[Available data Boundary: Start]

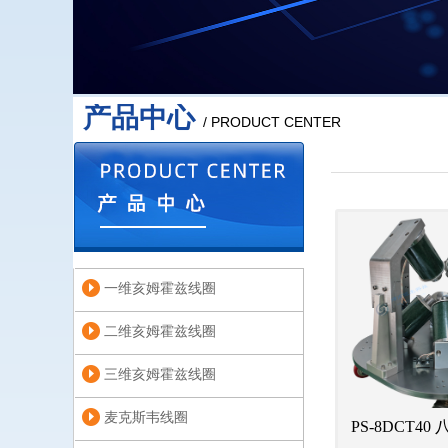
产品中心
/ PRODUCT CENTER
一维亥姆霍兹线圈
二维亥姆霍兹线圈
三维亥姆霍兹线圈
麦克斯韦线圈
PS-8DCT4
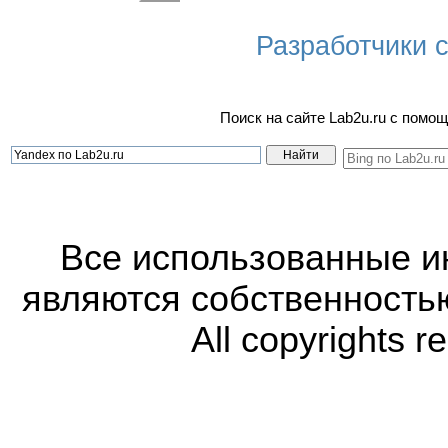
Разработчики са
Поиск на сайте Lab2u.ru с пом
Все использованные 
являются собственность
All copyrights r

[Available data Boundary: End]

- **Task brief**: Please copy the data above exactly, omitting the pictures.

- **Your solution**:
产品中心
/ PRODUCT CENTER
一维亥姆霍兹线圈
二维亥姆霍兹线圈
三维亥姆霍兹线圈
麦克斯韦线圈
PS-8DCT4
Разработчики са
Поиск на сайте Lab2u.ru с пом
Все использованные 
являются собственность
All copyrights r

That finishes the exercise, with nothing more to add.